Black Witchery, Archgoat, Beherit, Conqueror, Revenge, Teitanblood, Kaeck, Tsjuder, Anvl Vomit, Antekhrist - these names are whispered when fans describe the moment war metal stopped being exploratory and started being "performative", that is to say generic, derivative, and interchangeable... exactly the same "disease" that affected late stage hardcore in the late 1970s and let to the NWOBHM revival, spearheaded by serious bands like Motörhead and Helgrind. Some have produced very mediocre work, others traffic in nostalgia or volume at the expense of creativity. Others just merely "exist" in a state of limbo, to milk on their undeserved "kvlt" reputation and to sell merch (Conqueror). The point is not to cancel them wholesale - it's to observe that their success has normalised a lowered creative bar, and detracts from the actual talent that lies (very) dormant in the war metal underground scenes, throughout the world.

Let me be clear: conservatism in a genre is not inherently immoral. Neither is it always "elitist", as casual scenesters and other Cradle of Filth posers like to claim. There is a comfort, even a delirious pleasure, in bands that perfect a particular noise. But the problem becomes cultural when perfection of a formula is mistaken for artistic advancement. When the only metric is "brutality" as measurable by decibels and tempo, we lose the capacity for surprise. The genre becomes a parade of uniforms... and since war metal uniforms are so iconic (military gear, pentagrams, red/white/black covers featuring goats, corpse paint, etc.), it's a recipe for disaster. Unless you consider attracting the Hot Topic mallgoth crowd a musical success, in which case: good job, war metal. You are now the new Dimmu Borgir.

What, then, is the remedy? Fewer trophies for replication. More reward for risk. Support bands that take composition as seriously as concept - that treat noise as a complicated medicine rather than a blunt instrument for Instagram likes. In the end, the decline of war metal into a late-stage, three-chord parody is less the work of any single band than the symptom of an ecosystem that rewards replication, likely designed and maintained by people who don't even "get" war metal in the first place.

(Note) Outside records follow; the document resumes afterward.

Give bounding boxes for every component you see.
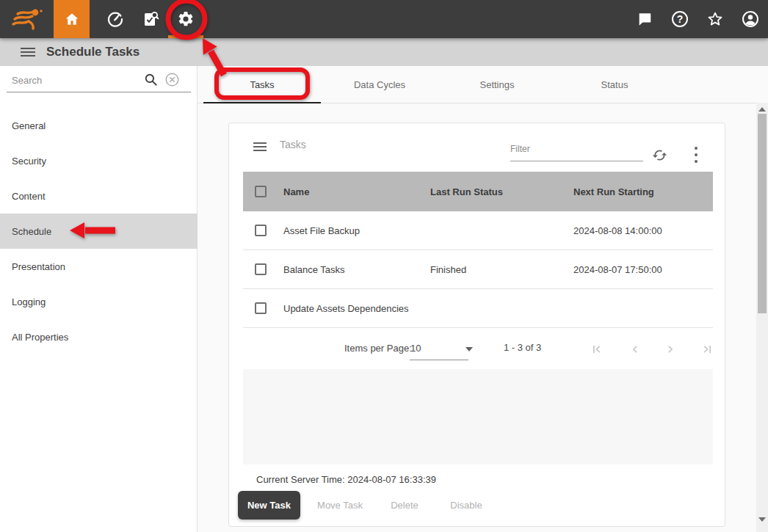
row-checkbox[interactable] xyxy=(255,263,267,275)
star-icon xyxy=(706,10,724,28)
disable-button[interactable]: Disable xyxy=(440,491,493,520)
delete-button[interactable]: Delete xyxy=(379,491,430,520)
more-options-icon[interactable] xyxy=(690,147,702,163)
cell-status: Finished xyxy=(430,264,466,275)
cell-next-run: 2024-08-08 14:00:00 xyxy=(573,225,662,236)
sidebar-search-input[interactable]: Search xyxy=(12,75,42,86)
sidebar-item-security[interactable]: Security xyxy=(0,143,198,178)
pagination-bar: Items per Page: 10 1 - 3 of 3 xyxy=(243,328,713,369)
page-title: Schedule Tasks xyxy=(46,45,140,59)
scrollbar-thumb[interactable] xyxy=(758,114,767,313)
row-checkbox[interactable] xyxy=(255,302,267,314)
main-content: Tasks Data Cycles Settings Status Tasks … xyxy=(198,66,768,532)
sidebar-item-content[interactable]: Content xyxy=(0,178,198,214)
items-per-page-label: Items per Page: xyxy=(344,343,412,354)
gauge-icon xyxy=(106,10,124,28)
sidebar-item-schedule[interactable]: Schedule xyxy=(0,214,198,249)
vertical-scrollbar[interactable] xyxy=(756,103,768,532)
sidebar-item-general[interactable]: General xyxy=(0,108,198,143)
help-button[interactable]: ? xyxy=(662,0,698,38)
account-button[interactable] xyxy=(733,0,768,38)
chat-button[interactable] xyxy=(627,0,662,38)
app-window: ? Schedule Tasks Search xyxy=(0,0,768,532)
cell-name: Update Assets Dependencies xyxy=(283,303,409,314)
scroll-up-arrow-icon[interactable] xyxy=(758,107,766,112)
first-page-button[interactable] xyxy=(588,340,606,358)
column-header-status: Last Run Status xyxy=(430,186,503,197)
sidebar-item-logging[interactable]: Logging xyxy=(0,284,198,319)
menu-icon[interactable] xyxy=(21,48,35,59)
sidebar-items: General Security Content Schedule Presen… xyxy=(0,108,198,354)
tab-status[interactable]: Status xyxy=(556,66,673,103)
table-row[interactable]: Update Assets Dependencies xyxy=(243,289,713,328)
move-task-button[interactable]: Move Task xyxy=(308,491,372,520)
select-all-checkbox[interactable] xyxy=(255,186,267,197)
active-tab-indicator xyxy=(203,102,321,103)
account-icon xyxy=(742,10,759,28)
help-icon: ? xyxy=(672,11,688,27)
page-header: Schedule Tasks xyxy=(0,38,768,66)
tab-settings[interactable]: Settings xyxy=(438,66,556,103)
brand-logo[interactable] xyxy=(7,0,48,38)
tab-data-cycles[interactable]: Data Cycles xyxy=(321,66,438,103)
active-nav-indicator xyxy=(168,35,203,38)
empty-detail-area xyxy=(243,369,713,464)
search-underline xyxy=(7,92,191,92)
column-header-name: Name xyxy=(283,186,309,197)
column-header-next: Next Run Starting xyxy=(573,186,654,197)
sidebar-item-presentation[interactable]: Presentation xyxy=(0,249,198,284)
filter-input[interactable]: Filter xyxy=(510,144,530,154)
items-per-page-select[interactable]: 10 xyxy=(410,343,421,354)
top-toolbar: ? xyxy=(0,0,768,38)
new-task-button[interactable]: New Task xyxy=(238,491,300,520)
filter-underline xyxy=(510,161,643,161)
page-range-label: 1 - 3 of 3 xyxy=(504,342,541,353)
home-icon xyxy=(64,11,80,27)
panel-title: Tasks xyxy=(280,139,306,150)
scroll-down-arrow-icon[interactable] xyxy=(758,517,766,522)
media-search-nav-button[interactable] xyxy=(133,0,168,38)
home-nav-button[interactable] xyxy=(54,0,90,38)
wave-logo-icon xyxy=(11,7,45,32)
tasks-card: Tasks Filter Name Last Run Status Next R… xyxy=(228,123,725,527)
tab-bar: Tasks Data Cycles Settings Status xyxy=(198,66,768,103)
search-icon[interactable] xyxy=(144,73,158,87)
select-underline xyxy=(410,360,468,360)
clear-search-icon[interactable] xyxy=(164,72,180,87)
cell-next-run: 2024-08-07 17:50:00 xyxy=(573,264,662,275)
chat-icon xyxy=(637,11,653,27)
next-page-button[interactable] xyxy=(662,340,679,358)
table-row[interactable]: Balance Tasks Finished 2024-08-07 17:50:… xyxy=(243,250,713,289)
dashboard-nav-button[interactable] xyxy=(98,0,133,38)
sidebar-item-all-properties[interactable]: All Properties xyxy=(0,319,198,354)
refresh-icon[interactable] xyxy=(652,147,667,163)
settings-sidebar: Search General Security Content Schedule… xyxy=(0,66,198,532)
cell-name: Asset File Backup xyxy=(283,225,360,236)
panel-menu-icon[interactable] xyxy=(253,142,267,153)
favorites-button[interactable] xyxy=(698,0,733,38)
table-header: Name Last Run Status Next Run Starting xyxy=(243,172,713,211)
cell-name: Balance Tasks xyxy=(283,264,345,275)
settings-gear-icon xyxy=(177,10,195,28)
last-page-button[interactable] xyxy=(698,340,716,358)
server-time-label: Current Server Time: 2024-08-07 16:33:39 xyxy=(256,474,436,485)
table-row[interactable]: Asset File Backup 2024-08-08 14:00:00 xyxy=(243,211,713,250)
row-checkbox[interactable] xyxy=(255,225,267,236)
settings-nav-button[interactable] xyxy=(168,0,203,38)
media-search-icon xyxy=(142,10,159,28)
tab-tasks[interactable]: Tasks xyxy=(203,66,321,103)
previous-page-button[interactable] xyxy=(626,340,644,358)
chevron-down-icon[interactable] xyxy=(465,347,473,351)
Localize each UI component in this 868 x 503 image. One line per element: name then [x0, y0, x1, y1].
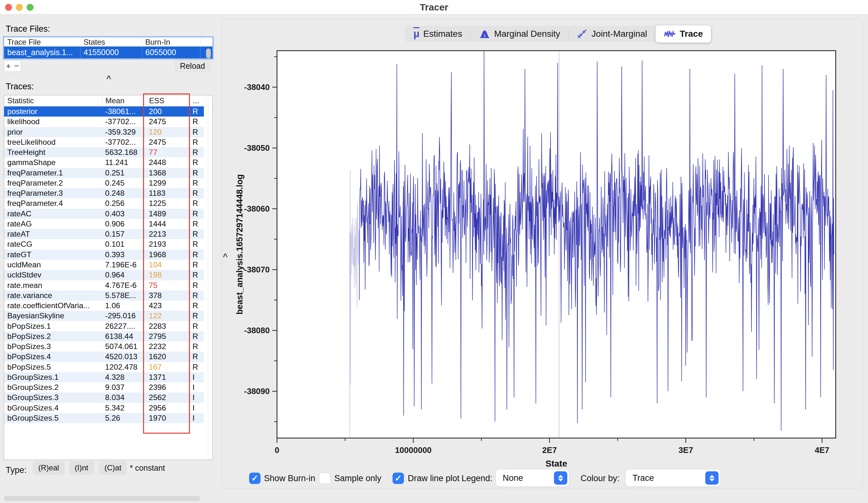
column-header-trace-file[interactable]: Trace File [4, 37, 80, 46]
cell-mean: 26227.... [102, 321, 146, 331]
table-row[interactable]: freqParameter.40.2561225R [4, 198, 204, 209]
table-row[interactable]: rate.variance5.578E...378R [4, 291, 204, 301]
table-row[interactable]: rateAC0.4031489R [4, 209, 204, 219]
show-burnin-checkbox[interactable]: ✓ [249, 473, 260, 484]
add-trace-file-button[interactable]: + [4, 60, 13, 72]
table-row[interactable]: prior-359.329120R [4, 127, 204, 137]
column-header-states[interactable]: States [80, 37, 142, 46]
table-row[interactable]: bGroupSizes.38.0342562I [4, 392, 204, 403]
x-axis-title: State [546, 459, 567, 469]
cell-mean: -295.016 [102, 311, 146, 321]
cell-mean: -37702... [102, 117, 146, 127]
colour-by-label: Colour by: [581, 473, 620, 484]
table-row[interactable]: likelihood-37702...2475R [4, 117, 204, 127]
cell-ess: 2795 [146, 331, 189, 341]
cell-ess: 200 [146, 107, 189, 117]
table-row[interactable]: TreeHeight5632.16877R [4, 147, 204, 158]
table-row[interactable]: bPopSizes.35074.0612232R [4, 341, 204, 352]
cell-ess: 2396 [146, 382, 189, 392]
cell-type: R [189, 127, 204, 137]
cell-ess: 167 [146, 362, 189, 372]
cell-type: I [189, 372, 204, 382]
table-row[interactable]: bPopSizes.26138.442795R [4, 331, 204, 341]
table-row[interactable]: rateAT0.1572213R [4, 229, 204, 239]
table-row[interactable]: ucldStdev0.964198R [4, 270, 204, 280]
table-row[interactable]: bPopSizes.126227....2283R [4, 321, 204, 331]
draw-line-plot-checkbox[interactable]: ✓ [393, 473, 404, 484]
dropdown-chevrons-icon [554, 471, 567, 485]
table-row[interactable]: bGroupSizes.14.3281371I [4, 372, 204, 382]
cell-type: I [189, 403, 204, 413]
table-row[interactable]: gammaShape11.2412448R [4, 158, 204, 168]
cell-statistic: likelihood [4, 117, 102, 127]
trace-plot[interactable]: -38040-38050-38060-38070-38080-380900100… [221, 19, 864, 489]
constant-note: * constant [130, 461, 165, 475]
table-row[interactable]: treeLikelihood-37702...2475R [4, 137, 204, 147]
cell-type: R [189, 168, 204, 178]
cell-statistic: freqParameter.1 [4, 168, 102, 178]
cell-statistic: bPopSizes.3 [4, 341, 102, 352]
minimize-window-icon[interactable] [16, 4, 23, 11]
cell-mean: -37702... [102, 137, 146, 147]
type-real-badge: (R)eal [33, 461, 64, 475]
table-row[interactable]: rateCG0.1012193R [4, 239, 204, 249]
table-row[interactable]: posterior-38061...200R [4, 107, 204, 117]
cell-mean: 7.196E-6 [102, 260, 146, 270]
table-row[interactable]: bGroupSizes.29.0372396I [4, 382, 204, 392]
cell-statistic: bGroupSizes.1 [4, 372, 102, 382]
cell-statistic: freqParameter.3 [4, 188, 102, 198]
colour-by-dropdown[interactable]: Trace [626, 470, 721, 486]
legend-label: Legend: [462, 473, 493, 484]
sample-only-label: Sample only [334, 473, 381, 484]
cell-ess: 1968 [146, 250, 189, 260]
y-axis-title: beast_analysis.1657297144448.log [235, 174, 244, 314]
type-int-badge: (I)nt [69, 461, 94, 475]
cell-statistic: posterior [4, 107, 102, 117]
sample-only-checkbox[interactable] [319, 473, 330, 484]
column-header-type[interactable]: ... [189, 95, 204, 106]
table-row[interactable]: rateAG0.9061444R [4, 219, 204, 229]
reload-button[interactable]: Reload [175, 60, 210, 72]
cell-statistic: bPopSizes.1 [4, 321, 102, 331]
table-row[interactable]: bGroupSizes.55.261970I [4, 413, 204, 423]
window-title: Tracer [0, 0, 868, 14]
table-row[interactable]: rate.coefficientOfVaria...1.06423R [4, 301, 204, 311]
table-row[interactable]: bGroupSizes.45.3422956I [4, 403, 204, 413]
table-row[interactable]: freqParameter.20.2451299R [4, 178, 204, 188]
legend-dropdown[interactable]: None [496, 470, 569, 486]
traces-scrollbar-track[interactable] [208, 95, 208, 460]
column-header-ess[interactable]: ESS [146, 95, 189, 106]
table-row[interactable]: freqParameter.10.2511368R [4, 168, 204, 178]
table-row[interactable]: ucldMean7.196E-6104R [4, 260, 204, 270]
table-row[interactable]: bPopSizes.51202.478167R [4, 362, 204, 372]
horizontal-scrollbar[interactable] [4, 496, 200, 501]
cell-statistic: bPopSizes.5 [4, 362, 102, 372]
svg-text:2E7: 2E7 [542, 445, 557, 455]
trace-files-scrollbar[interactable] [206, 49, 211, 58]
cell-statistic: prior [4, 127, 102, 137]
cell-statistic: rateAT [4, 229, 102, 239]
table-row[interactable]: rateGT0.3931968R [4, 250, 204, 260]
cell-mean: 5074.061 [102, 341, 146, 352]
cell-ess: 122 [146, 311, 189, 321]
column-header-mean[interactable]: Mean [102, 95, 146, 106]
cell-ess: 1299 [146, 178, 189, 188]
table-row[interactable]: rate.mean4.767E-675R [4, 280, 204, 291]
table-row[interactable]: bPopSizes.44520.0131620R [4, 352, 204, 362]
trace-file-row[interactable]: beast_analysis.1... 41550000 6055000 [4, 47, 213, 58]
column-header-burnin[interactable]: Burn-In [142, 37, 200, 46]
cell-mean: 0.256 [102, 198, 146, 209]
close-window-icon[interactable] [5, 4, 12, 11]
column-header-statistic[interactable]: Statistic [4, 95, 102, 106]
svg-text:10000000: 10000000 [395, 445, 432, 455]
cell-type: I [189, 392, 204, 403]
table-row[interactable]: BayesianSkyline-295.016122R [4, 311, 204, 321]
cell-type: R [189, 260, 204, 270]
cell-mean: 8.034 [102, 392, 146, 403]
collapse-pane-handle-icon[interactable]: ^ [106, 76, 111, 82]
cell-type: R [189, 137, 204, 147]
maximize-window-icon[interactable] [27, 4, 33, 11]
table-row[interactable]: freqParameter.30.2481183R [4, 188, 204, 198]
cell-statistic: bGroupSizes.5 [4, 413, 102, 423]
remove-trace-file-button[interactable]: − [12, 60, 21, 72]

The early masters - Phantom, Burzum, Vermin, Warkvlt, Ildjarn, 1349, Reiklos, Neraines - did not merely maximise ugliness. They built something dark, evil, unholy, unstable and alive. No one can listen to something like "Divine Necromancy" or "Under a Funeral Moon" and say, "oh, it sounds like Pink Floyd with more distortion". Of course not. The current crop too often imitates the superficial "violence" without inheriting the actual risk. If we want to salvage the genre's integrity, we need to prize unpredictability again - the ugly, inconvenient, and occasionally incomprehensible choices that made war metal worth listening to in the first place.

So stop applauding the comfortable. Start listening for the true bands. These bands are where the future lies anyway. The "flavour of the week" goat worshipers are doomed to obsolescence by their own insignificance and trend-hopping behaviour. How many metalheads remember past trends? Deathcore? Crunkcore? Slam death? Sludge? Tek-Deaf? How many still listen to Necrophagist in the current year? What about Brokencyde? Waking the Cadaver? Krisiun? These were "all the rage" back in the day. But, like smoke, they disappeared... easy come, easy go. Why? Because they had no substance. War metal is headed in the same trajectory. Luckily, there are still some solid bands keeping the black flames alive (just listen to Sissourlet). So fade the noise (the trends), and stay true to the war metal ethos.